Your objective: What you write must be the lines from the one holding "Outline whatever counts" through the final line of the records below, reproduced exactly, minus the pictures.

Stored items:
= = = = =

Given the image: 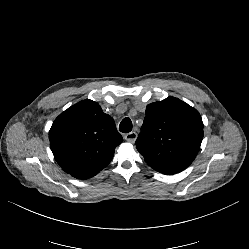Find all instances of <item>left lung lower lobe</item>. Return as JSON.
<instances>
[{"label":"left lung lower lobe","instance_id":"0a47b994","mask_svg":"<svg viewBox=\"0 0 249 249\" xmlns=\"http://www.w3.org/2000/svg\"><path fill=\"white\" fill-rule=\"evenodd\" d=\"M160 173H161V172H160ZM163 174H169V175H170L171 173H163Z\"/></svg>","mask_w":249,"mask_h":249}]
</instances>
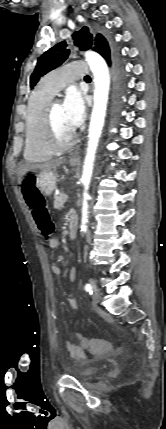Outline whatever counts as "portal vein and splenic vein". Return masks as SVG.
Returning a JSON list of instances; mask_svg holds the SVG:
<instances>
[{
	"instance_id": "1",
	"label": "portal vein and splenic vein",
	"mask_w": 166,
	"mask_h": 429,
	"mask_svg": "<svg viewBox=\"0 0 166 429\" xmlns=\"http://www.w3.org/2000/svg\"><path fill=\"white\" fill-rule=\"evenodd\" d=\"M64 199H65V200H67V199H68V195H67V194H65V195H64Z\"/></svg>"
}]
</instances>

= = = = =

Solution for this task:
Outline whatever counts as "portal vein and splenic vein". Return masks as SVG.
Returning a JSON list of instances; mask_svg holds the SVG:
<instances>
[{
	"instance_id": "1",
	"label": "portal vein and splenic vein",
	"mask_w": 166,
	"mask_h": 429,
	"mask_svg": "<svg viewBox=\"0 0 166 429\" xmlns=\"http://www.w3.org/2000/svg\"><path fill=\"white\" fill-rule=\"evenodd\" d=\"M64 199H65V200H67V199H68V195H67V194H65V195H64Z\"/></svg>"
}]
</instances>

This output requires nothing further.